_Problem:_ Find every line in the entries that holds the string "Rate" and report it.

*** Opening of Extracted records ***

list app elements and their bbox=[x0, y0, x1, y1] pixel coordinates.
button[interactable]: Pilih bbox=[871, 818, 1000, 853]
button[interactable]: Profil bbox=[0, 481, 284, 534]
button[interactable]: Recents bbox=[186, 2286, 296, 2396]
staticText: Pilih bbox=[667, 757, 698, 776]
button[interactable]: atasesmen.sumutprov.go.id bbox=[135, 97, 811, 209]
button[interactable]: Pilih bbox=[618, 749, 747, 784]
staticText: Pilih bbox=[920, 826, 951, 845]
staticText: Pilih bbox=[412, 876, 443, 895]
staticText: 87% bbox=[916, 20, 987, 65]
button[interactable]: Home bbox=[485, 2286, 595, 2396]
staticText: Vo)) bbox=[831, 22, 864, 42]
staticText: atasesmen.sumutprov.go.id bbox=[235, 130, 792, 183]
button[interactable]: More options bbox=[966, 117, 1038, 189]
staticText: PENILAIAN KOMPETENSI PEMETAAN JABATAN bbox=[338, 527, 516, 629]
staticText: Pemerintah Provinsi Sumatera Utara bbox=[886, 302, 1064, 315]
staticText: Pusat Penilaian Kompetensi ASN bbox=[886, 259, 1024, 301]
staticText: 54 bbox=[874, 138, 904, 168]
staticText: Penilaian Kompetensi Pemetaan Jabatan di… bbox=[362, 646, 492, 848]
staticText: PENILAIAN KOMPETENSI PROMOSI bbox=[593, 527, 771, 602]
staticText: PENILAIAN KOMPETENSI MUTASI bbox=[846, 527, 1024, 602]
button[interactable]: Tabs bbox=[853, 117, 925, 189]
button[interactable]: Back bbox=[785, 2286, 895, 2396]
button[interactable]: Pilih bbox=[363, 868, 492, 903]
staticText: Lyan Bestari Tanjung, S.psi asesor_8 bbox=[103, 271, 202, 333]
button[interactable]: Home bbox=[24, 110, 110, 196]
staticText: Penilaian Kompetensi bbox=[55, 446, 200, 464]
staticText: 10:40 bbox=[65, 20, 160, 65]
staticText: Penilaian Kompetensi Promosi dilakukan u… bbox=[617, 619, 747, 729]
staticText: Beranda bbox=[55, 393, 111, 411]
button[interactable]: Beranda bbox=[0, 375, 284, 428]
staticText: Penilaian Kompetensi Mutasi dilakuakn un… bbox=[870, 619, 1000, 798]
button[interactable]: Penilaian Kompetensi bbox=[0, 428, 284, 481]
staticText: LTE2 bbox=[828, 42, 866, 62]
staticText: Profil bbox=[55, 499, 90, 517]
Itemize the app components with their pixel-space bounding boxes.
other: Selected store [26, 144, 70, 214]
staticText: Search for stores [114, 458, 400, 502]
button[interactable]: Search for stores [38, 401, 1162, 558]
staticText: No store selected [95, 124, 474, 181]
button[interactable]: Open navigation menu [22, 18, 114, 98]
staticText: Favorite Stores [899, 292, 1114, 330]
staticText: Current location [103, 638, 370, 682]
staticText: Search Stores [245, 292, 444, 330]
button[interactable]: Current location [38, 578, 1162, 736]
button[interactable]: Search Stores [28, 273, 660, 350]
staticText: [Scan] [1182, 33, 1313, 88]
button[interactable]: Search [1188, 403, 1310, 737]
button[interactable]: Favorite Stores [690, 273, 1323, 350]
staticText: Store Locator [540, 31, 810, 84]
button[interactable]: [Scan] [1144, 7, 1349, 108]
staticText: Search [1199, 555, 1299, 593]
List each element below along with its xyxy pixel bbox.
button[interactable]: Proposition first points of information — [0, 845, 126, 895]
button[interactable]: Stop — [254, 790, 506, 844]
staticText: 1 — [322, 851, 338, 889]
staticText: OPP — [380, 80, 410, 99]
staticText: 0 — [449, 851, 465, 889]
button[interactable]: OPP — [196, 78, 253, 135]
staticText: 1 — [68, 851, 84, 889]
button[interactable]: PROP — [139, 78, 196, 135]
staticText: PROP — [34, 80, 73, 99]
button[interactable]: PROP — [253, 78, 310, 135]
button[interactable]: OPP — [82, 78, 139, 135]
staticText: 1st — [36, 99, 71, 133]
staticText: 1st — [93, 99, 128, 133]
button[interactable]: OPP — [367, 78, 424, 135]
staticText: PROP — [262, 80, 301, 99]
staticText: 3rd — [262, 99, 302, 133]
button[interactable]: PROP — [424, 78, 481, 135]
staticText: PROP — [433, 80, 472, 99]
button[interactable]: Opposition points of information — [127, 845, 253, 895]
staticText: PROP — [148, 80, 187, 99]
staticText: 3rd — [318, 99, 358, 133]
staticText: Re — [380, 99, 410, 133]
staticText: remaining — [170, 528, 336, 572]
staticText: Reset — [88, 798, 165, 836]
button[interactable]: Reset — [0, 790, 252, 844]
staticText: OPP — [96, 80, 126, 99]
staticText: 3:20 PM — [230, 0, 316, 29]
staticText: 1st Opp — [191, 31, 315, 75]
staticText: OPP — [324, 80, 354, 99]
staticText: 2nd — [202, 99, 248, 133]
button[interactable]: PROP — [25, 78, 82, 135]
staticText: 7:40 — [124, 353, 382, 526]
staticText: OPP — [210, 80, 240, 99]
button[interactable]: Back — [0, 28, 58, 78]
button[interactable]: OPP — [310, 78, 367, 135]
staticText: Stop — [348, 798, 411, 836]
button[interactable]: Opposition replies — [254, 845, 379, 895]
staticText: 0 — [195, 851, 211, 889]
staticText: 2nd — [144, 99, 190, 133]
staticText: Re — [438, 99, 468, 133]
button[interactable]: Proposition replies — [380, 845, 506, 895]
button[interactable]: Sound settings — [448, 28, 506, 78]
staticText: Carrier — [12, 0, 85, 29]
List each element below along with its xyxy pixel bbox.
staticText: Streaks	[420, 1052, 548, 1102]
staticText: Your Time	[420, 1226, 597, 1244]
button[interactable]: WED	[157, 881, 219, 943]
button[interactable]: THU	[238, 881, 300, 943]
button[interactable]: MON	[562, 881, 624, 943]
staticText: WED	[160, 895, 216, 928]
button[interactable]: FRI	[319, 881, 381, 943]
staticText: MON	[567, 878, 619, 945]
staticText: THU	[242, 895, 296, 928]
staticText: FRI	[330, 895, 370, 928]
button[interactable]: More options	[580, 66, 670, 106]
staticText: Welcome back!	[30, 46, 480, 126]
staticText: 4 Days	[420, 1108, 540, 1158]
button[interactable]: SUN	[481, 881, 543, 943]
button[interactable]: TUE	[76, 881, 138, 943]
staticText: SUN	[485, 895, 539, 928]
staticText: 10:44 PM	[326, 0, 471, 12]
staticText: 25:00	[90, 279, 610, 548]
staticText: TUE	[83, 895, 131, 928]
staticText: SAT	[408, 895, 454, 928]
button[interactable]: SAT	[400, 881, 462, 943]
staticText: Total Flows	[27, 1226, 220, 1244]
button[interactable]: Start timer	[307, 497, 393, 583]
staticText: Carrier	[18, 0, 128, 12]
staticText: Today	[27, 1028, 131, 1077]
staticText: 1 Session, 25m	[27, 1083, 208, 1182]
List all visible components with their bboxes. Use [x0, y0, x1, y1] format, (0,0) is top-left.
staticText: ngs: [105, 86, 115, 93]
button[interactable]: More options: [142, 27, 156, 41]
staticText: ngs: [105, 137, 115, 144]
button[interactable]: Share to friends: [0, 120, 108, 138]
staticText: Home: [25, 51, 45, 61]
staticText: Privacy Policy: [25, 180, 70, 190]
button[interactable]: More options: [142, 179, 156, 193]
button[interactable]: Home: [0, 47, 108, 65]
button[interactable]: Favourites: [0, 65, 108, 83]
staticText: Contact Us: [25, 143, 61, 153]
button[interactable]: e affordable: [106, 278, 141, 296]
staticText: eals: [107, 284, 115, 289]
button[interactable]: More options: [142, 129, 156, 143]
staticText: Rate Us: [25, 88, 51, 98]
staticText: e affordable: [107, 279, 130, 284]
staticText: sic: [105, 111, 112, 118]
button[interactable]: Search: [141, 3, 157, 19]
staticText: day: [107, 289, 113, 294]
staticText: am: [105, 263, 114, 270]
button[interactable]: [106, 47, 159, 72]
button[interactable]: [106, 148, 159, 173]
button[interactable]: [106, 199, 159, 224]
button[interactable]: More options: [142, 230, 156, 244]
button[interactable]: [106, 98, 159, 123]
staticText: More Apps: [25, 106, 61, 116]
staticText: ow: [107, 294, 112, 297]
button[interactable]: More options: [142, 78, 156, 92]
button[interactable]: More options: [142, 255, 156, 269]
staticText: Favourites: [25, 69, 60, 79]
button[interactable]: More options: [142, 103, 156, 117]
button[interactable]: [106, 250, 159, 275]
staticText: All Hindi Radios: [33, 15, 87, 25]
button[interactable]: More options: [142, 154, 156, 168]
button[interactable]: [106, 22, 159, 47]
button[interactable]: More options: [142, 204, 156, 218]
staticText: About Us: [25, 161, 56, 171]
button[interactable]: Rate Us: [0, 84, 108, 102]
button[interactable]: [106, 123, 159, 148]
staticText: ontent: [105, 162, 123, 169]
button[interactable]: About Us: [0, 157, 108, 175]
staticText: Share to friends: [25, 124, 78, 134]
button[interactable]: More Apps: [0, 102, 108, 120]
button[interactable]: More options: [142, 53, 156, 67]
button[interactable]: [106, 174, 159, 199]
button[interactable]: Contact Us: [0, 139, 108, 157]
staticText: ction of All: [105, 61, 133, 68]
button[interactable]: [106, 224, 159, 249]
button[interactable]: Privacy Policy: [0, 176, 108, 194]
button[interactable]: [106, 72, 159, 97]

*** Close of Extracted records ***

_Exercise result:_
staticText: Rate Us: [25, 88, 51, 98]
button[interactable]: Rate Us: [0, 84, 108, 102]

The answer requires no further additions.